Je sais que mon sentiment va en horripiler plusieurs, et surtout ceux qui ont le souvenir blessé du temps des Nazis mais ne serions-nous pas tombés dans l'autre extrême? À force de vouloir expier ce souvenir d'un temps où on envoyait à l'abattoir tous les éléments que l'on jugeait improductifs, ne serions nous pas tombés dans l'excès inverse de surprotéger les faibles au détriment des forces vitales de notre société?

 

Un exemple? : Je suis un travailleur de 44 ans qui est soumis à un stress thermique constant : je travaille de nuit dehors à réparer des luminaires. L'hiver, je sors et je rentre dans mon camion nacelle chaque nuit vingt fois. De ce fait, je suis exposé à des variations de température très fréquentes. J'ai beau, comme tout travailleur, cotiser pour l'Assurance maladie chaque semaine, mais je n'ai pas droit au vaccin annuel contre la grippe à moins de payer un supplément de 35$. Cette restriction m'est imposée parce que je ne suis pas un vieillard, ni un enfant, ni une femme enceinte.

 

Si j'étais assisté social et malade, j'aurais droit aux médicaments gratuitement. Je suis un élément fort et productif de cette société à laquelle je contribue par mon travail quotidien et mes cotisations. Pourtant, celle-ci ne cherche pas à me protéger ne serait-ce qu'au même titre que ceux que mon salaire indispensable fait vivre. On me surtaxe. Où sont les soins universels de santé si ceux-là mêmes qui cotisent en sont partiellement exclus au profit de ceux qui ne cotisent pas?

 

J'en conclus que nous vivons dans une société malade qui ne sait plus qu'elle doit protéger ses travailleurs plus que tout autres. Nos racines chrétiennes nous font éprouver de la compassion pour les indigents et c'est très bien. Mais, dans cette époque de compressions budgétaires, comment ferons-nous, justement, pour générer les ressources dont nous avons besoin pour venir en aide aux indigents si nous ne pensons pas d'abord à protéger ceux qui produisent ces ressources?
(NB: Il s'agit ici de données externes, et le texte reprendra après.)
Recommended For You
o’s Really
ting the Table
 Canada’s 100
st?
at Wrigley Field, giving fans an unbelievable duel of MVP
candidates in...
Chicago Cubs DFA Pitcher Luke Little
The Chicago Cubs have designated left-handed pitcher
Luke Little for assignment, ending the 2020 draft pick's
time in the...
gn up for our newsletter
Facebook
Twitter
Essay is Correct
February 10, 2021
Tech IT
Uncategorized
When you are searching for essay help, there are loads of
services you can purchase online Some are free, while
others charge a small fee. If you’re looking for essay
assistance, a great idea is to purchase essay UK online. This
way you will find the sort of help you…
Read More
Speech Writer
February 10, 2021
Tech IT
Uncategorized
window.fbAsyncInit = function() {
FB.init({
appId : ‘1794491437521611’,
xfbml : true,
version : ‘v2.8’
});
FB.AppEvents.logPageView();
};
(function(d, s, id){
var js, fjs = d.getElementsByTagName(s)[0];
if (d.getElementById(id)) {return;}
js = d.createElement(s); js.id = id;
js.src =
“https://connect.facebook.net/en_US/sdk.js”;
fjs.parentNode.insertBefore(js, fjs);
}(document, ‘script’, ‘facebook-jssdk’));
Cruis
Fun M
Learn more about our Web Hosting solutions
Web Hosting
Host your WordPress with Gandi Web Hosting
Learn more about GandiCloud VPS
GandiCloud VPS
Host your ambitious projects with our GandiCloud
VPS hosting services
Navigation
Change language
À avantager les faibles, une société envoie le message à ses éléments qu'il vaut mieux être pauvre et malade que riche et en santé. Cette mentalité suicidaire vaut-elle vraiment mieux que la mentalité assassine des Nazis? Oui. Elle permet aux imbéciles qui nous gèrent de se donner bonne conscience. Quant à savoir s'ils pourront encore le faire longtemps...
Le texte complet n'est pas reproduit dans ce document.